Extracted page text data
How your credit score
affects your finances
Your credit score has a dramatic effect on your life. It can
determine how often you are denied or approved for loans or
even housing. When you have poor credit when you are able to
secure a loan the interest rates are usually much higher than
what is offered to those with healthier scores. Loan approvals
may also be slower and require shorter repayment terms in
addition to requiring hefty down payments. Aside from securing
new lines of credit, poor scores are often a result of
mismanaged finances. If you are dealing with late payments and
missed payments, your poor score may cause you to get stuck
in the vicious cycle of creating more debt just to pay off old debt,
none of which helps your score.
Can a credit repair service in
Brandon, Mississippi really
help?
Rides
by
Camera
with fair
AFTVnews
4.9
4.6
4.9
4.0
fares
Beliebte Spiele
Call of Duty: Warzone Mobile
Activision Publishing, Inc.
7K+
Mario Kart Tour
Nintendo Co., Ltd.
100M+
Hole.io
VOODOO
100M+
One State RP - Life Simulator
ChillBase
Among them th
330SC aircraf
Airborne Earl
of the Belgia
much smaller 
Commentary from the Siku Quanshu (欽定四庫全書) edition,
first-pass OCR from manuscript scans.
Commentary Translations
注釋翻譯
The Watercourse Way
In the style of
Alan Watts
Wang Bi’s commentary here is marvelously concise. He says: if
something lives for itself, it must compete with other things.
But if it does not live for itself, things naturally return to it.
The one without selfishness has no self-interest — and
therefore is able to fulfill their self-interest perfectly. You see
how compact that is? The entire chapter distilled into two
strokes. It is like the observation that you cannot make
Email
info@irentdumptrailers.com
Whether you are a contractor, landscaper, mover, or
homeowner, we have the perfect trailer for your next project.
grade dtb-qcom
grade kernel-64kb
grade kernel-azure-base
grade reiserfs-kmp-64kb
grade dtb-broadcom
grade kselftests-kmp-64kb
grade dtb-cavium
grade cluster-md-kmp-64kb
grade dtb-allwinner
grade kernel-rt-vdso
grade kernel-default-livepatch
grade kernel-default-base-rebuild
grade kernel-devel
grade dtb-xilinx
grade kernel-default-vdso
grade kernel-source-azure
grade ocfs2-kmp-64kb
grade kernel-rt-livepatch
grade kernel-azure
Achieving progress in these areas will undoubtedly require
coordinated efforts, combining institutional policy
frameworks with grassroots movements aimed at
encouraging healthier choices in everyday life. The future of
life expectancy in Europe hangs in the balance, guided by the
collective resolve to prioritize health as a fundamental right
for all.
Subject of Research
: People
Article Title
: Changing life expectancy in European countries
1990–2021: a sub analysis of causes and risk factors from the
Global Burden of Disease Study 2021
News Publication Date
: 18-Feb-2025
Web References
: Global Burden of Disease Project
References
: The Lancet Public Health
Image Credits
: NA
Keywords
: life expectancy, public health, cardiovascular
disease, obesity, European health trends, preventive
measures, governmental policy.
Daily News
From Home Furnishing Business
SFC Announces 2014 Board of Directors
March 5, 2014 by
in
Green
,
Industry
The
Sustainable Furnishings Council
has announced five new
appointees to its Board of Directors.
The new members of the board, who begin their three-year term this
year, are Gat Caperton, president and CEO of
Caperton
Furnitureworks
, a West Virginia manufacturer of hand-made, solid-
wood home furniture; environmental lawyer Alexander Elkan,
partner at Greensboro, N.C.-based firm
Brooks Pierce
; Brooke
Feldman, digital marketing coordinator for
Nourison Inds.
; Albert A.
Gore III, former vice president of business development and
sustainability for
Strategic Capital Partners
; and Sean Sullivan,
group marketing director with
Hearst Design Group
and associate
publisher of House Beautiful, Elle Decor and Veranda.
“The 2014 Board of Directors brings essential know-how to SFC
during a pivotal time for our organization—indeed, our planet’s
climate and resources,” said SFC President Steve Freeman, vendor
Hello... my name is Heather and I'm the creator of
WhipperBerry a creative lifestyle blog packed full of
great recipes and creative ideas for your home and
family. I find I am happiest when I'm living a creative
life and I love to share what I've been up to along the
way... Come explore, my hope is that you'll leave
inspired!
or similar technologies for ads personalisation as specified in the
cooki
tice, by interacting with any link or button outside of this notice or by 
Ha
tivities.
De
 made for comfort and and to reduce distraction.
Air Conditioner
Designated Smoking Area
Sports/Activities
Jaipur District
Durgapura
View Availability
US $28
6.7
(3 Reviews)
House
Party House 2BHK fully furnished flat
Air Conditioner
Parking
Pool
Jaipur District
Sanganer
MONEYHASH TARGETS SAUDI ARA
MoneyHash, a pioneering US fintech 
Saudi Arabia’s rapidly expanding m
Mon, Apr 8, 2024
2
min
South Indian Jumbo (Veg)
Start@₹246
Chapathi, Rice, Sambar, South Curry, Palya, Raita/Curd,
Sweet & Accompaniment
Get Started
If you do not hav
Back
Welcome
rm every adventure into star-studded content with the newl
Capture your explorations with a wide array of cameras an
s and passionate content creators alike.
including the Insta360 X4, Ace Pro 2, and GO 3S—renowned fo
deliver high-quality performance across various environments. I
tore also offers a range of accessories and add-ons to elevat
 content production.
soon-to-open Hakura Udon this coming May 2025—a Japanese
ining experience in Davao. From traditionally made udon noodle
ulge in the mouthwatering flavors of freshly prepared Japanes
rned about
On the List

**Exercise objective:**
A verbatim copy of every entry is needed.

**Answer space:**
How your credit score
affects your finances
Your credit score has a dramatic effect on your life. It can
determine how often you are denied or approved for loans or
even housing. When you have poor credit when you are able to
secure a loan the interest rates are usually much higher than
what is offered to those with healthier scores. Loan approvals
may also be slower and require shorter repayment terms in
addition to requiring hefty down payments. Aside from securing
new lines of credit, poor scores are often a result of
mismanaged finances. If you are dealing with late payments and
missed payments, your poor score may cause you to get stuck
in the vicious cycle of creating more debt just to pay off old debt,
none of which helps your score.
Can a credit repair service in
Brandon, Mississippi really
help?
Rides
by
Camera
with fair
AFTVnews
4.9
4.6
4.9
4.0
fares
Beliebte Spiele
Call of Duty: Warzone Mobile
Activision Publishing, Inc.
7K+
Mario Kart Tour
Nintendo Co., Ltd.
100M+
Hole.io
VOODOO
100M+
One State RP - Life Simulator
ChillBase
Among them th
330SC aircraf
Airborne Earl
of the Belgia
much smaller 
Commentary from the Siku Quanshu (欽定四庫全書) edition,
first-pass OCR from manuscript scans.
Commentary Translations
注釋翻譯
The Watercourse Way
In the style of
Alan Watts
Wang Bi’s commentary here is marvelously concise. He says: if
something lives for itself, it must compete with other things.
But if it does not live for itself, things naturally return to it.
The one without selfishness has no self-interest — and
therefore is able to fulfill their self-interest perfectly. You see
how compact that is? The entire chapter distilled into two
strokes. It is like the observation that you cannot make
Email
info@irentdumptrailers.com
Whether you are a contractor, landscaper, mover, or
homeowner, we have the perfect trailer for your next project.
grade dtb-qcom
grade kernel-64kb
grade kernel-azure-base
grade reiserfs-kmp-64kb
grade dtb-broadcom
grade kselftests-kmp-64kb
grade dtb-cavium
grade cluster-md-kmp-64kb
grade dtb-allwinner
grade kernel-rt-vdso
grade kernel-default-livepatch
grade kernel-default-base-rebuild
grade kernel-devel
grade dtb-xilinx
grade kernel-default-vdso
grade kernel-source-azure
grade ocfs2-kmp-64kb
grade kernel-rt-livepatch
grade kernel-azure
Achieving progress in these areas will undoubtedly require
coordinated efforts, combining institutional policy
frameworks with grassroots movements aimed at
encouraging healthier choices in everyday life. The future of
life expectancy in Europe hangs in the balance, guided by the
collective resolve to prioritize health as a fundamental right
for all.
Subject of Research
: People
Article Title
: Changing life expectancy in European countries
1990–2021: a sub analysis of causes and risk factors from the
Global Burden of Disease Study 2021
News Publication Date
: 18-Feb-2025
Web References
: Global Burden of Disease Project
References
: The Lancet Public Health
Image Credits
: NA
Keywords
: life expectancy, public health, cardiovascular
disease, obesity, European health trends, preventive
measures, governmental policy.
Daily News
From Home Furnishing Business
SFC Announces 2014 Board of Directors
March 5, 2014 by
in
Green
,
Industry
The
Sustainable Furnishings Council
has announced five new
appointees to its Board of Directors.
The new members of the board, who begin their three-year term this
year, are Gat Caperton, president and CEO of
Caperton
Furnitureworks
, a West Virginia manufacturer of hand-made, solid-
wood home furniture; environmental lawyer Alexander Elkan,
partner at Greensboro, N.C.-based firm
Brooks Pierce
; Brooke
Feldman, digital marketing coordinator for
Nourison Inds.
; Albert A.
Gore III, former vice president of business development and
sustainability for
Strategic Capital Partners
; and Sean Sullivan,
group marketing director with
Hearst Design Group
and associate
publisher of House Beautiful, Elle Decor and Veranda.
“The 2014 Board of Directors brings essential know-how to SFC
during a pivotal time for our organization—indeed, our planet’s
climate and resources,” said SFC President Steve Freeman, vendor
Hello... my name is Heather and I'm the creator of
WhipperBerry a creative lifestyle blog packed full of
great recipes and creative ideas for your home and
family. I find I am happiest when I'm living a creative
life and I love to share what I've been up to along the
way... Come explore, my hope is that you'll leave
inspired!
or similar technologies for ads personalisation as specified in the
cooki
tice, by interacting with any link or button outside of this notice or by 
Ha
tivities.
De
 made for comfort and and to reduce distraction.
Air Conditioner
Designated Smoking Area
Sports/Activities
Jaipur District
Durgapura
View Availability
US $28
6.7
(3 Reviews)
House
Party House 2BHK fully furnished flat
Air Conditioner
Parking
Pool
Jaipur District
Sanganer
MONEYHASH TARGETS SAUDI ARA
MoneyHash, a pioneering US fintech 
Saudi Arabia’s rapidly expanding m
Mon, Apr 8, 2024
2
min
South Indian Jumbo (Veg)
Start@₹246
Chapathi, Rice, Sambar, South Curry, Palya, Raita/Curd,
Sweet & Accompaniment
Get Started
If you do not hav
Back
Welcome
rm every adventure into star-studded content with the newl
Capture your explorations with a wide array of cameras an
s and passionate content creators alike.
including the Insta360 X4, Ace Pro 2, and GO 3S—renowned fo
deliver high-quality performance across various environments. I
tore also offers a range of accessories and add-ons to elevat
 content production.
soon-to-open Hakura Udon this coming May 2025—a Japanese
ining experience in Davao. From traditionally made udon noodle
ulge in the mouthwatering flavors of freshly prepared Japanes
rned about
On the List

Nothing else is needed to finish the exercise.